We should all consider whether my personal and freely acknowledged preference for Kerry over Bush — not so much on account of Kerry as on account of Bush — influenced either subconsciously or blatantly my critical analysis of these polls telling me something I didn’t enjoy hearing.

On that point, we have two new polls of the Arkansas governor’s race. One is another Arkansas Poll, and it shows Mike Beebe, the Democrat, leading Asa Hutchinson, the Republican, by seven points. Republicans are outraged, accusing the UA’s chief pollster, Dr. Janine Parry, of Democratic bias. They perhaps do not remember her poll’s dead-on forecast of their boy George’s big win a year ago.

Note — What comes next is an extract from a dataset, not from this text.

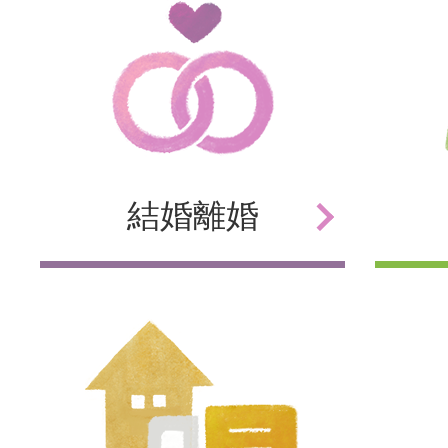
結婚
離婚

They cite the discrepancy in sample sizes among the four congressional districts. They perhaps do not know that you could tinker with the poll to equalize respondents among those districts, or even weight them slightly to Northwest Arkansas because of growth and turnout trends, and you’d change the statewide numbers by less than a percentage point.


The other poll is by nationally-regarded Zogby for The Wall Street Journal’s online edition. It shows Hutchinson ahead of Beebe by a slightly higher margin than the Arkansas Poll shows Beebe ahead of Hutchinson. Democrats are outraged, explaining that Zogby’s poll, being an online sample, is weighted to the kinds of people who spend a lot of time online. Young Republicans, for example. They perhaps were not aware that Zogby was nailing the Virginia governor’s race, won Tuesday by a Democrat.

Both these polls know what they’re doing. The variation reflects statistical margins of error and sample differences amplified by the natural volatility occurring because this is a race in its embryonic state, not yet even advertised on television.

They’ll get together next October, I’ll wager.

This reminds me of sports fans who argue on Tuesday about what their heroes are going to do on Saturday, as if fans had anything to say or do about it, and as if we weren’t all going to find out the facts soon enough.